== EXERCISE DIRECTIONS ==
What is needed is an exact repetition of the lines below, from the first one through the one holding "Maruppu Island", with no pictures and nothing else.

[Items from a data source]
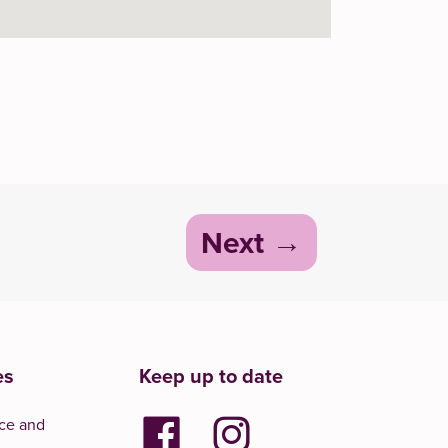
Next
es
Keep up to date
ce and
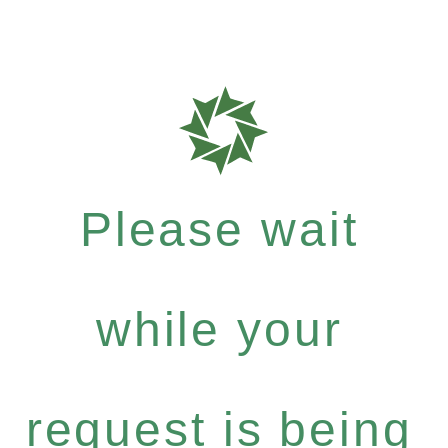
Please wait
while your
request is being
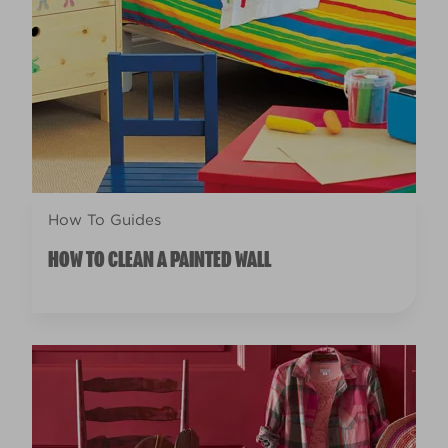
How To Guides
HOW TO CLEAN A PAINTED WALL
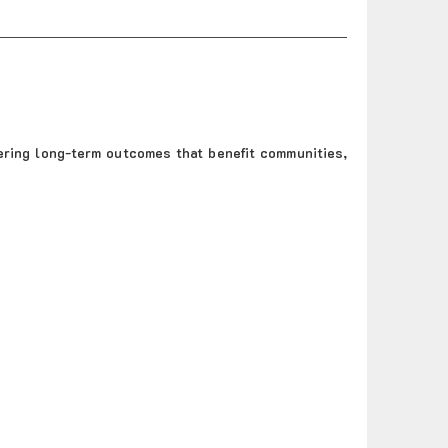
ering long-term outcomes that benefit communities,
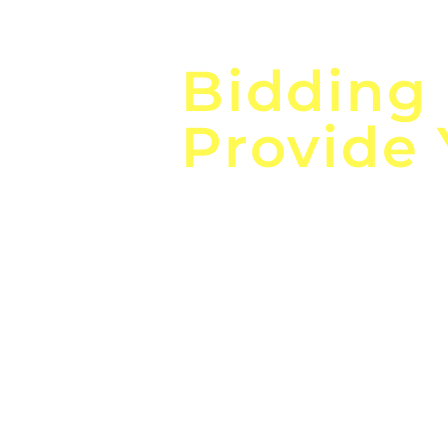
Focus o
Bidding
Provide
the
Lea
Global, Local, Federal, S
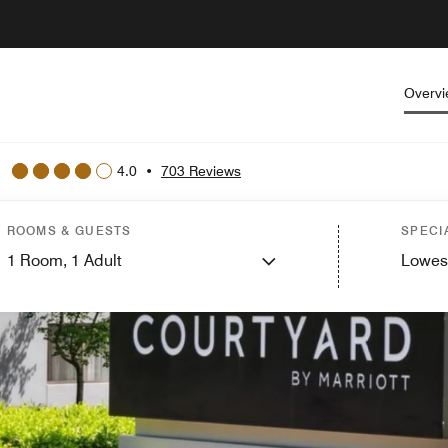
Overv
4.0
•
703 Reviews
ROOMS & GUESTS
SPECI
1
Room,
1
Adult
Lowes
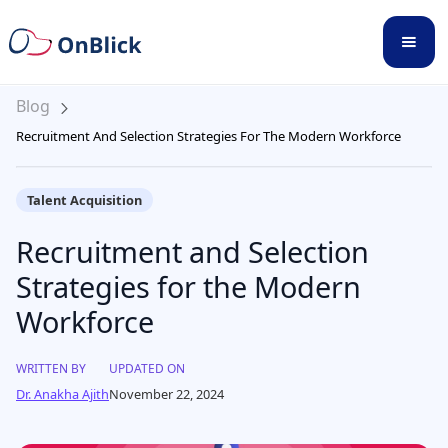
Blog
Recruitment And Selection Strategies For The Modern Workforce
Talent Acquisition
Recruitment and Selection
Strategies for the Modern
Workforce
WRITTEN BY
UPDATED ON
Dr. Anakha Ajith
November 22, 2024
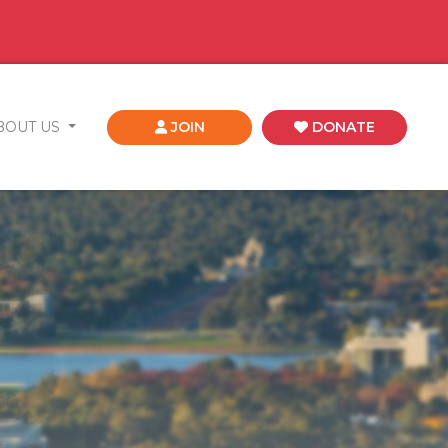
BOUT US
JOIN
DONATE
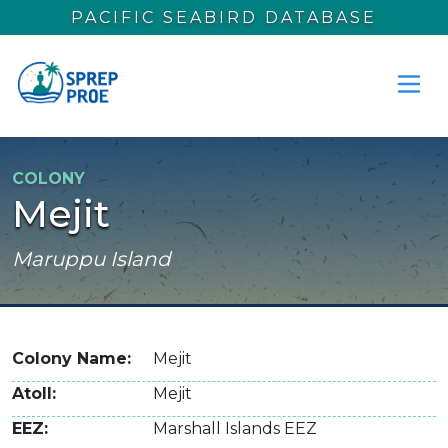
Skip to main content
PACIFIC SEABIRD DATABASE
COLONY
Mejit
Maruppu Island
Colony Name
Mejit
Atoll
Mejit
EEZ
Marshall Islands EEZ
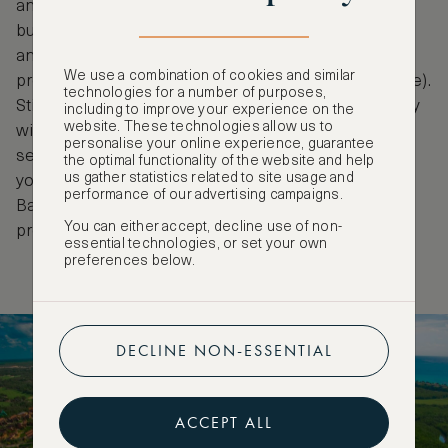
and PROFEPA-certified resort features eco-friendly
building materials, partakes in extensive recycling
and uses very little single-use plastics (along with a
We use a combination of cookies and similar
program to eliminate them entirely in the near future).
technologies for a number of purposes,
Still, their impact is greatest in their local community
including to improve your experience on the
website. These technologies allow us to
with initiatives including tree planting and cleanup
personalise your online experience, guarantee
sessions, protecting marine turtles and educating
the optimal functionality of the website and help
us gather statistics related to site usage and
younger generations on how to care for our planet.
performance of our advertising campaigns.
Banyan Tree Mayakoba is home to a COVID-19
You can either accept, decline use of non-
protocol co-established with Bureau Veritas.
essential technologies, or set your own
preferences below.
DECLINE NON-ESSENTIAL
ACCEPT ALL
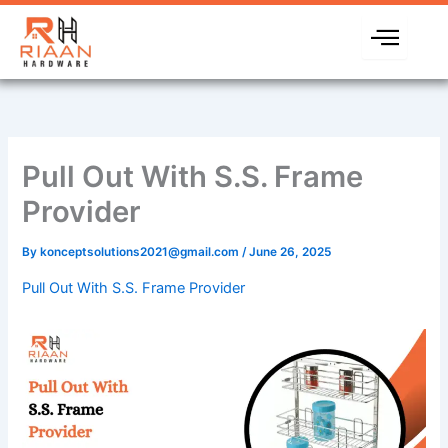
Skip
to
content
Pull Out With S.S. Frame
Provider
By
konceptsolutions2021@gmail.com
/
June 26, 2025
Pull Out With S.S. Frame Provider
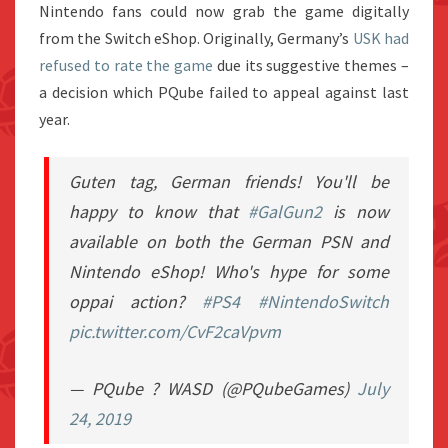
Nintendo fans could now grab the game digitally
from the Switch eShop. Originally, Germany’s
USK had
refused to rate the game
due its suggestive themes –
a decision which PQube failed to appeal against last
year.
Guten tag, German friends! You'll be
happy to know that
#GalGun2
is now
available on both the German PSN and
Nintendo eShop! Who's hype for some
oppai action?
#PS4
#NintendoSwitch
pic.twitter.com/CvF2caVpvm
— PQube ? WASD (@PQubeGames)
July
24, 2019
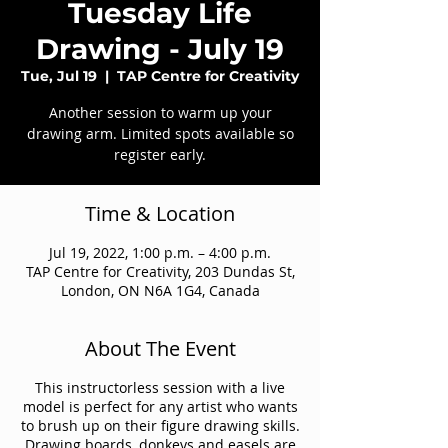
Tuesday Life
Drawing - July 19
Tue, Jul 19
  |  
TAP Centre for Creativity
Another session to warm up your
drawing arm. Limited spots available so
register early.
Time & Location
Jul 19, 2022, 1:00 p.m. – 4:00 p.m.
TAP Centre for Creativity, 203 Dundas St,
London, ON N6A 1G4, Canada
About The Event
This instructorless session with a live
model is perfect for any artist who wants
to brush up on their figure drawing skills.
Drawing boards, donkeys and easels are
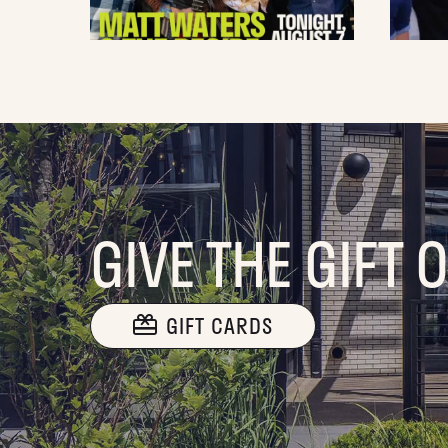
GIVE THE GIFT 
GIFT CARDS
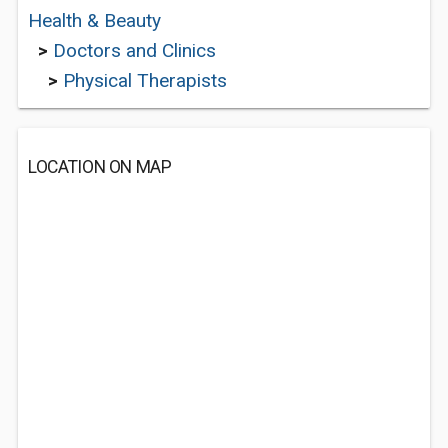
Health & Beauty
>
Doctors and Clinics
>
Physical Therapists
LOCATION ON MAP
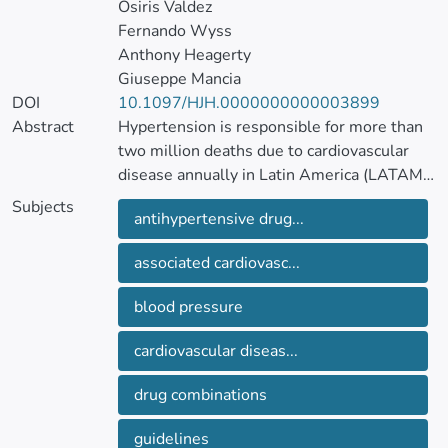
Osiris Valdez
Fernando Wyss
Anthony Heagerty
Giuseppe Mancia
DOI
10.1097/HJH.0000000000003899
Abstract
Hypertension is responsible for more than
two million deaths due to cardiovascular
disease annually in Latin America (LATAM),
of which one million occurs before 70 years
Subjects
antihypertensive drug...
of age. Hypertension is the main risk factor
for cardiovascular morbidity and mortality,
associated cardiovasc...
affecting between 20 and 40% of LATAM
adults.
blood pressure
Since the publication of the 2017 LASH
cardiovascular diseas...
hypertension guidelines, reports from
different LATAM countries have confirmed
drug combinations
the burden of hypertension on
cardiovascular disease events and mortality
guidelines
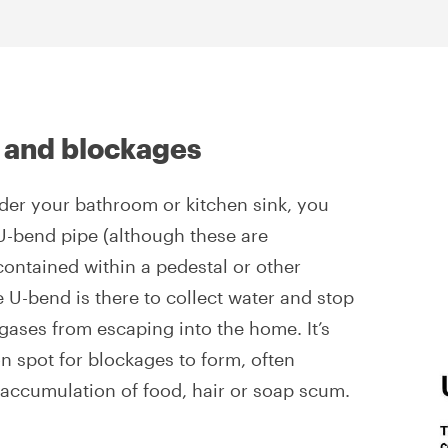
 and blockages
nder your bathroom or kitchen sink, you
U-bend pipe (although these are
contained within a pedestal or other
 U-bend is there to collect water and stop
 gases from escaping into the home. It’s
 spot for blockages to form, often
accumulation of food, hair or soap scum.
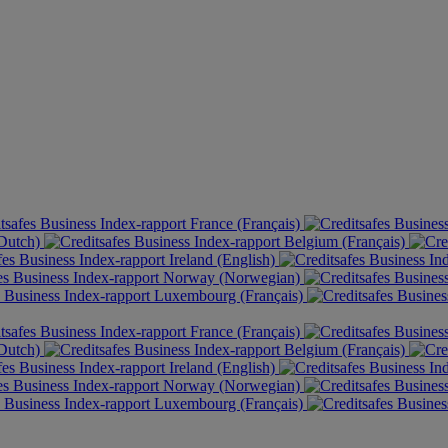
France (Français)
(Dutch)
Belgium (Français)
Ireland (English)
Norway (Norwegian)
Luxembourg (Français)
France (Français)
(Dutch)
Belgium (Français)
Ireland (English)
Norway (Norwegian)
Luxembourg (Français)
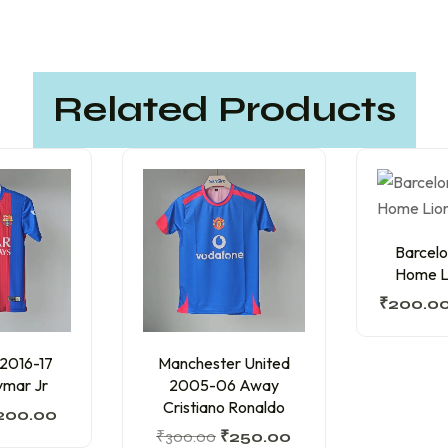
Related Products
Barcelo
Home Li
₹
200.0
 2016-17
Manchester United
mar Jr
2005-06 Away
Cristiano Ronaldo
200.00
₹
300.00
₹
250.00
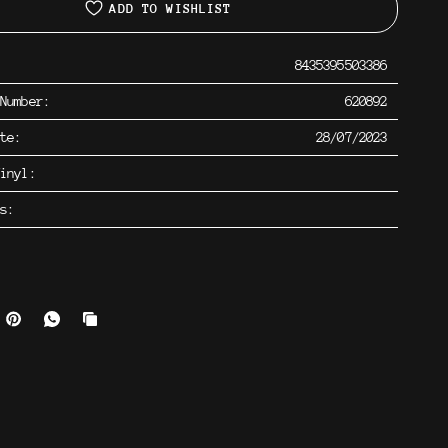
ADD TO WISHLIST
8435395503386
 Number:
620892
ate:
28/07/2023
inyl:
os:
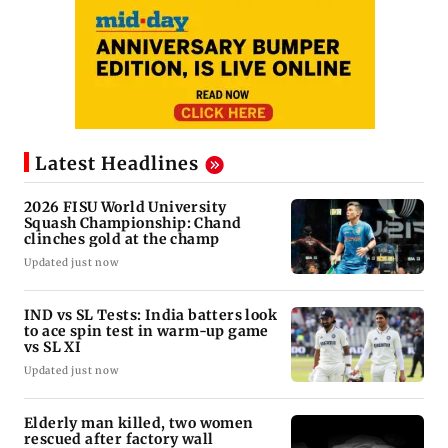
Latest Headlines
2026 FISU World University
Squash Championship: Chand
clinches gold at the champ
Updated just now
IND vs SL Tests: India batters look
to ace spin test in warm-up game
vs SL XI
Updated just now
Elderly man killed, two women
rescued after factory wall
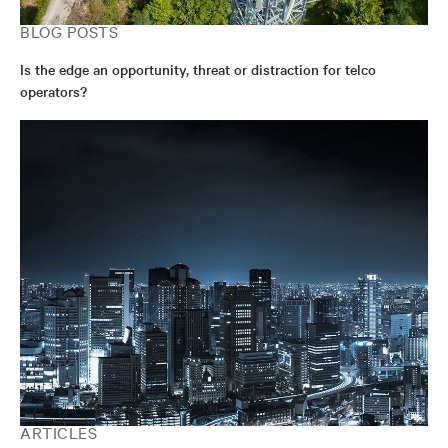
BLOG POSTS
Is the edge an opportunity, threat or distraction for telco
operators?
ARTICLES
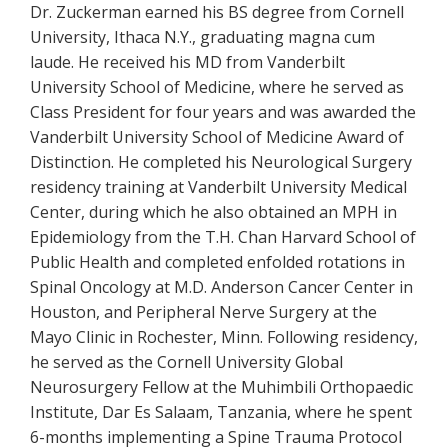
Dr. Zuckerman earned his BS degree from Cornell
University, Ithaca N.Y., graduating magna cum
laude. He received his MD from Vanderbilt
University School of Medicine, where he served as
Class President for four years and was awarded the
Vanderbilt University School of Medicine Award of
Distinction. He completed his Neurological Surgery
residency training at Vanderbilt University Medical
Center, during which he also obtained an MPH in
Epidemiology from the T.H. Chan Harvard School of
Public Health and completed enfolded rotations in
Spinal Oncology at M.D. Anderson Cancer Center in
Houston, and Peripheral Nerve Surgery at the
Mayo Clinic in Rochester, Minn. Following residency,
he served as the Cornell University Global
Neurosurgery Fellow at the Muhimbili Orthopaedic
Institute, Dar Es Salaam, Tanzania, where he spent
6-months implementing a Spine Trauma Protocol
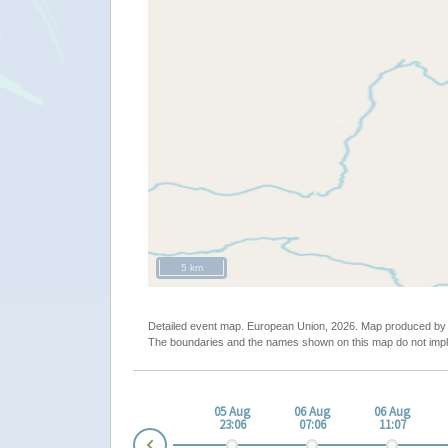
5 km
Detailed event map. European Union, 2026. Map produced b
The boundaries and the names shown on this map do not impl
ug
05 Aug
05 Aug
05 Aug
06 Aug
06 Aug
05
15:05
19:06
23:06
07:06
11:07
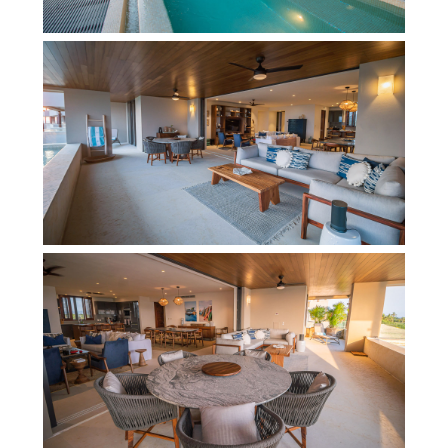
fabulous experience in Punta Mita, including a
fully fitted kitchen, a large dining table and
comfortable TV lounge. In addition to the stylish
interiors and an attractive pool terrace, booking
this condo comes with additional benefits that
give you access to all the exclusive beach clubs
and golf courses within the Punta Mita
development (fees may apply). This is certainly a
top choice for families or a small group of friends
to enjoy a Punta Mita vacation.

== THE COMPLETED TASK ==
Next
es
Keep up to date
ce and
Please wait
while your
request is being
How To Guides
HOW TO CLEAN A PAINTED WALL
ering long-term outcomes that benefit communities,
Focus o
Bidding
Provide
the
Lea
Global, Local, Federal, S
Overv
4.0
•
703 Reviews
ROOMS & GUESTS
SPECI
1
Room,
1
Adult
Lowes
Blog
Recruitment And Selection Strategies For The Modern Workforce
Talent Acquisition
Recruitment and Selection
Strategies for the Modern
Workforce
WRITTEN BY
UPDATED ON
Dr. Anakha Ajith
November 22, 2024
BOUT US
JOIN
DONATE
Skip to main content
PACIFIC SEABIRD DATABASE
COLONY
Mejit
Maruppu Island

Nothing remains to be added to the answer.